Enfin, certains soucis demeurent. Ce lundi, l'Eurogroupe (réunion des ministres des Finances de la zone euro) n'avaient toujours pas réussi à trouver une solution pour accorder à Athènes un premier financement transitroire, devant lui permettre d'honorer ses échéances les plus urgentes, notamment auprès de la BCE. Le sujet est "extrêmement complexe", a à ce titre fait valoir le chef de file de l'Eurogroupe, fraîchement réélu, Jeroen Dijsselbloem.

Autant d'éléments qui démontrent que si le feuilleton grec s'oriente désormais vers une issue un peu plus proche du Happy end, celui-ci est encore loin d'être acquis.

>> Revivez cette journée "historique" du 13 juillet

20h28 - La Maison Blanche salue "des avancées importantes"

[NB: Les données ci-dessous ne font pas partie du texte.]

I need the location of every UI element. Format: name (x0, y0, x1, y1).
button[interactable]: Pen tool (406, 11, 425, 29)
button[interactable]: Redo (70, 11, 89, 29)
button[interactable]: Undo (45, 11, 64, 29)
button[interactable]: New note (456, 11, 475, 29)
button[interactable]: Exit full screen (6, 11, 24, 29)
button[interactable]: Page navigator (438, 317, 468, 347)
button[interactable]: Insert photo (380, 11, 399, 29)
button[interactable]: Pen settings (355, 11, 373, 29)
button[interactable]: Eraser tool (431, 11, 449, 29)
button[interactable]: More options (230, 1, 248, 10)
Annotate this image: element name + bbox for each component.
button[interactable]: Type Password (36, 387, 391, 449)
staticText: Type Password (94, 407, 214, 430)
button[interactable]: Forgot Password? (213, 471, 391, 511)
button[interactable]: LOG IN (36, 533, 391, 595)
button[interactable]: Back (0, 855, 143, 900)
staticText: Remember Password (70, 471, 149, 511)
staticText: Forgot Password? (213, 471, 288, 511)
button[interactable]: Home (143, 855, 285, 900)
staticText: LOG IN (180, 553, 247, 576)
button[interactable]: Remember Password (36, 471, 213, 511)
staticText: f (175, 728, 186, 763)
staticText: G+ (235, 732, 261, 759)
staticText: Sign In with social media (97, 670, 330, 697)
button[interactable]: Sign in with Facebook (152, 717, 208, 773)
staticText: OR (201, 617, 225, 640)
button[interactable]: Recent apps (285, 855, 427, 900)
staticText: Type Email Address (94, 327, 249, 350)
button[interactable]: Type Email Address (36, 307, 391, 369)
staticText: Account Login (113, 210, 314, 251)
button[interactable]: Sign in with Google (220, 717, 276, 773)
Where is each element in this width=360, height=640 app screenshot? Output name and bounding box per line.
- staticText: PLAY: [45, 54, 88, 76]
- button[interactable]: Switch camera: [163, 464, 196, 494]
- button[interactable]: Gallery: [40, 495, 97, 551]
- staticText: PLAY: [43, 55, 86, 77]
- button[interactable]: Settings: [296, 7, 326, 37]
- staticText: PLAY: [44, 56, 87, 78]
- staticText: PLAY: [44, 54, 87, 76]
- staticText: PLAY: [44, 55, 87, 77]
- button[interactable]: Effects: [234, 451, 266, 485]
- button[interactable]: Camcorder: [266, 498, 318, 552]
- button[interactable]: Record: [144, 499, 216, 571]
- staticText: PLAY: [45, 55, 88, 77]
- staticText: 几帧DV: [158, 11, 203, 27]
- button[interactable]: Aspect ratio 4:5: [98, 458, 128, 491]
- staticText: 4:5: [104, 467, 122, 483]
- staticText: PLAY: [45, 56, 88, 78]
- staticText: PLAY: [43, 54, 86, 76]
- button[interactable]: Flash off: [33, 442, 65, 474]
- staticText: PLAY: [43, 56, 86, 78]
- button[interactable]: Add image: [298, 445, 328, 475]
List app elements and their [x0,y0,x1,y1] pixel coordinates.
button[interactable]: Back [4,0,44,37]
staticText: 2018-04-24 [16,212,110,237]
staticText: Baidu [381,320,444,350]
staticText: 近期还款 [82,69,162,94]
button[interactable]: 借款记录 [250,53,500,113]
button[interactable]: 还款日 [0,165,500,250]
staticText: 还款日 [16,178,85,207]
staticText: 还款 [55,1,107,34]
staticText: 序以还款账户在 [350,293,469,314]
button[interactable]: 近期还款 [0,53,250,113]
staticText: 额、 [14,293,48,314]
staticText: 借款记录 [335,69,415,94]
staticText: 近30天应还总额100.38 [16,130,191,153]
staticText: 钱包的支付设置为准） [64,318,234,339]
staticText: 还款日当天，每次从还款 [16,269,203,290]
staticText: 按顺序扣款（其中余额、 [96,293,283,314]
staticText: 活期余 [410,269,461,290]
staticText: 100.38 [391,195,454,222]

La Maison Blanche a salué lundi l'accord conclu entre la Grèce et les dirigeants de la zone euro, jugeant qu'il s'agissait d'un pas en avant important et "crédible" dans la bonne direction. "Les Etats-Unis se félicitent de cet accord", a déclaré Josh Earnest, porte-parole de Barack Obama, tout en soulignant que des "étapes importantes" restaient encore à franchir.

19h59 - Varoufakis révèle les raisons de sa démission

On connait désormais davantage ce qui a poussé l'ex-ministre grec des Finances à la démission. Officiellement parti parce que les autres ministres des Finances de la zone euro ne voulaient plus négocier avec lui, Yanis Varoufakis donne une version différente au magazine britannique New Statesman.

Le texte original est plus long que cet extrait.